Additionally, since this is multi-class classification, some arguments will have to be changed within each algorithm:
import pandas as pd
import sklearn as sk
from sklearn.linear_model import LogisticRegression
from sklearn import svm
from sklearn.ensemble import RandomForestClassifier
from sklearn.neural_network import MLPClassifier
vowel_train = pd.read_csv('vowel.train.csv', sep=',',header=0)
vowel_test = pd.read_csv('vowel.test.csv', sep=',',header=0)

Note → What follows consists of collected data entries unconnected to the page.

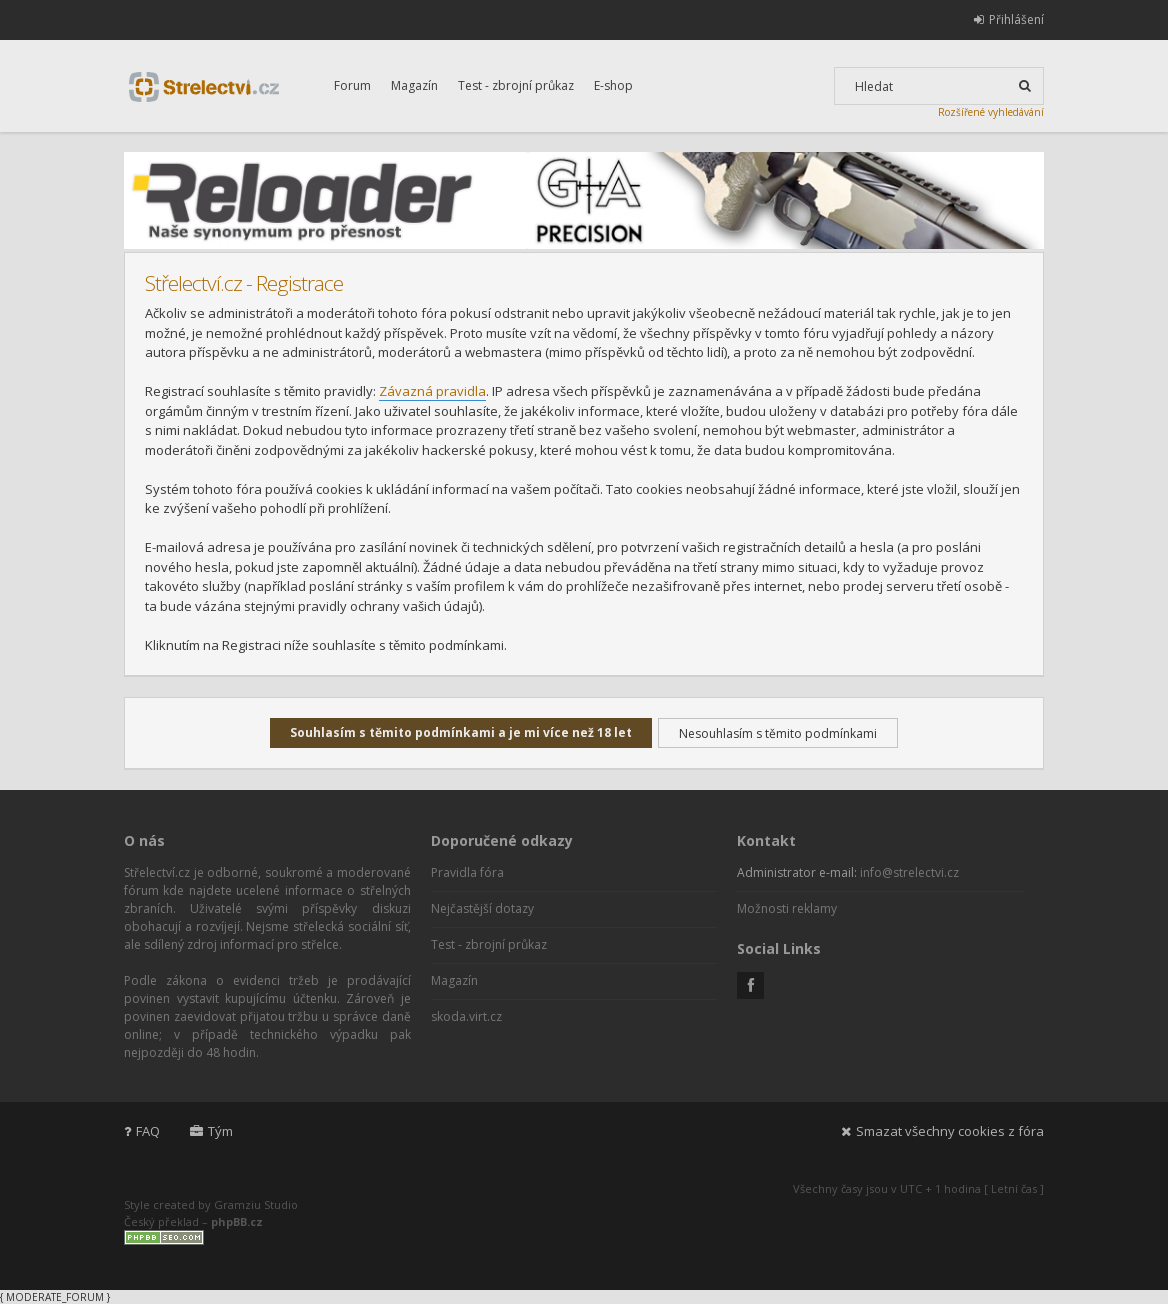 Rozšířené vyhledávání (991, 112)
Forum (352, 85)
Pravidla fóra (467, 872)
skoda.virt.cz (466, 1016)
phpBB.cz (237, 1221)
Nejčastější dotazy (482, 908)
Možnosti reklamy (787, 908)
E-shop (613, 85)
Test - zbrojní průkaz (516, 85)
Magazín (414, 85)
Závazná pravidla (432, 391)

y_tr = vowel_train.iloc[:,0]
X_tr = vowel_train.iloc[:,1:]
y_test = vowel_test.iloc[:,0]
X_test = vowel_test.iloc[:,1:]
LR = LogisticRegression(random_state=0, solver='lbfgs', multi_class='multinomial').fit(X_tr, y_tr)
LR.predict(X_test)
round(LR.score(X_test,y_test), 4)
SVM = svm.SVC(decision_function_shape="ovo").fit(X_tr, y_tr)
SVM.predict(X_test)
round(SVM.score(X_test, y_test), 4)
RF = RandomForestClassifier(n_estimators=1000, max_depth=10, random_state=0).fit(X_tr, y_tr)
RF.predict(X_test)
round(RF.score(X_test, y_test), 4)
NN = MLPClassifier(solver='lbfgs', alpha=1e-5, hidden_layer_sizes=(150, 10), random_state=1).fit(X_tr, y_tr)
NN.predict(X_test)
round(NN.score(X_test, y_test), 4)
0.5455
Although the implementations of these models were rather naive (in practice there are a variety of parameters that can and should be varied for each model), we can still compare the predictive accuracy across the models. This will tell us which one is the most accurate for this specific training and test dataset:
Model | Predictive Accuracy |
---|---|
Logistic Regression | 46.1% |
Support Vector Machine | 64.07% |
Random Forest | 57.58% |
Neural Network | 54.55% |
This shows us that for the vowel data, an SVM using the default radial basis function was the most accurate.
Conclusion
To summarize this post, we began by exploring the simplest form of classification: binary. This helped us to model data where our response could take one of two states.
We then moved further into multi-class classification, when the response variable can take any number of states.
We also saw how to fit and evaluate models with training and test sets. Furthermore, we could explore additional ways to refine model fitting among various algorithms.